CompAir: Synergizing Complementary PIMs and In-Transit NoC Computation for Efficient LLM Acceleration
Hongyi Li, Songchen Ma, Huanyu Qu, Weihao Zhang, Jia Chen, Junfeng Lin, Fengbin Tu, Rong Zhao
Published: 2025/9/17
Abstract
The rapid advancement of Large Language Models (LLMs) has revolutionized various aspects of human life, yet their immense computational and energy demands pose significant challenges for efficient inference. The memory wall, the growing processor-memory speed disparity, remains a critical bottleneck for LLM. Process-In-Memory (PIM) architectures overcome limitations by co-locating compute units with memory, leveraging 5-20$\times$ higher internal bandwidth and enabling greater energy efficiency than GPUs. However, existing PIMs struggle to balance flexibility, performance, and cost-efficiency for LLMs' dynamic memory-compute patterns and operator diversity. DRAM-PIM suffers from inter-bank communication overhead despite its vector parallelism. SRAM-PIM offers sub-10ns latency for matrix operation but is constrained by limited capacity. This work introduces CompAir, a novel PIM architecture that integrates DRAM-PIM and SRAM-PIM with hybrid bonding, enabling efficient linear computations while unlocking multi-granularity data pathways.
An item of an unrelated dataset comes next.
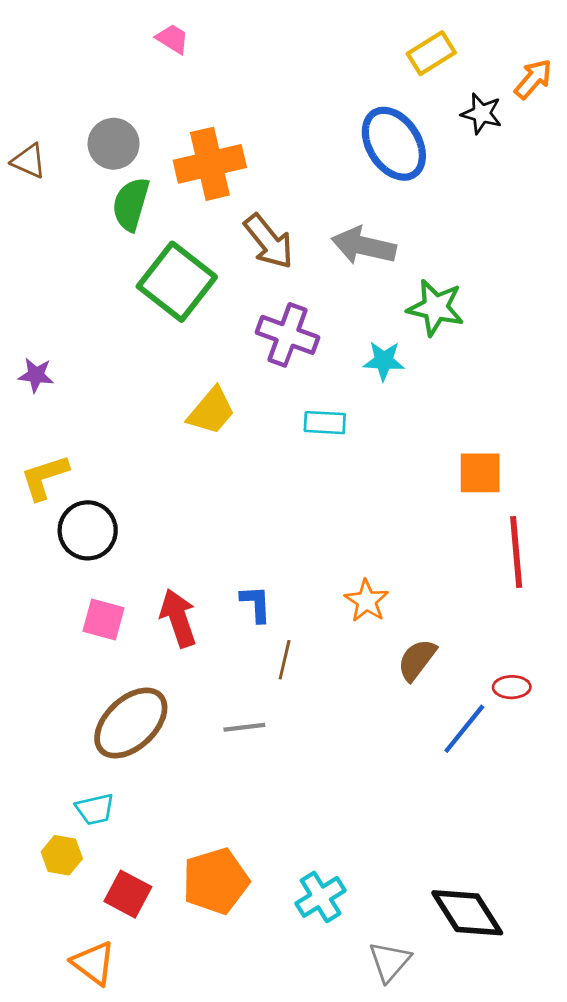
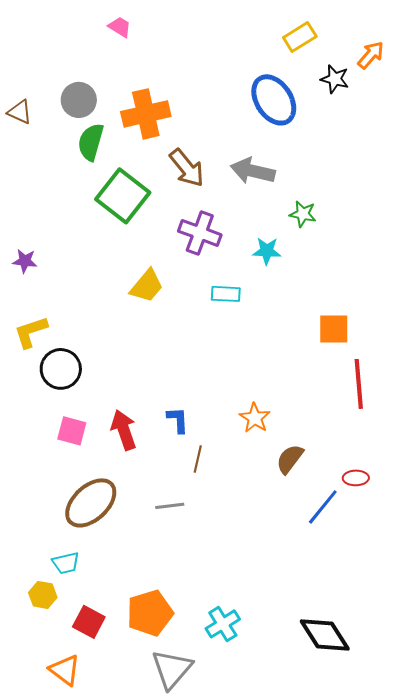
green star: (436, 308) -> (303, 214), size x0.7
gray triangle: (390, 962) -> (172, 669), moved, size x1.4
We further develop CompAir-NoC, an advanced network-on-chip with an embedded arithmetic logic unit that performs non-linear operations during data movement, simultaneously reducing communication overhead and area cost. Finally, we develop a hierarchical Instruction Set Architecture that ensures both flexibility and programmability of the hybrid PIM. Experimental results demonstrate that CompAir achieves 1.83-7.98$\times$ prefill and 1.95-6.28$\times$ decode improvement over the current state-of-the-art fully PIM architecture. Compared to the hybrid A100 and HBM-PIM system, CompAir achieves 3.52$\times$ energy consumption reduction with comparable throughput. This work represents the first systematic exploration of hybrid DRAM-PIM and SRAM-PIM architectures with in-network computation capabilities, offering a high-efficiency solution for LLM.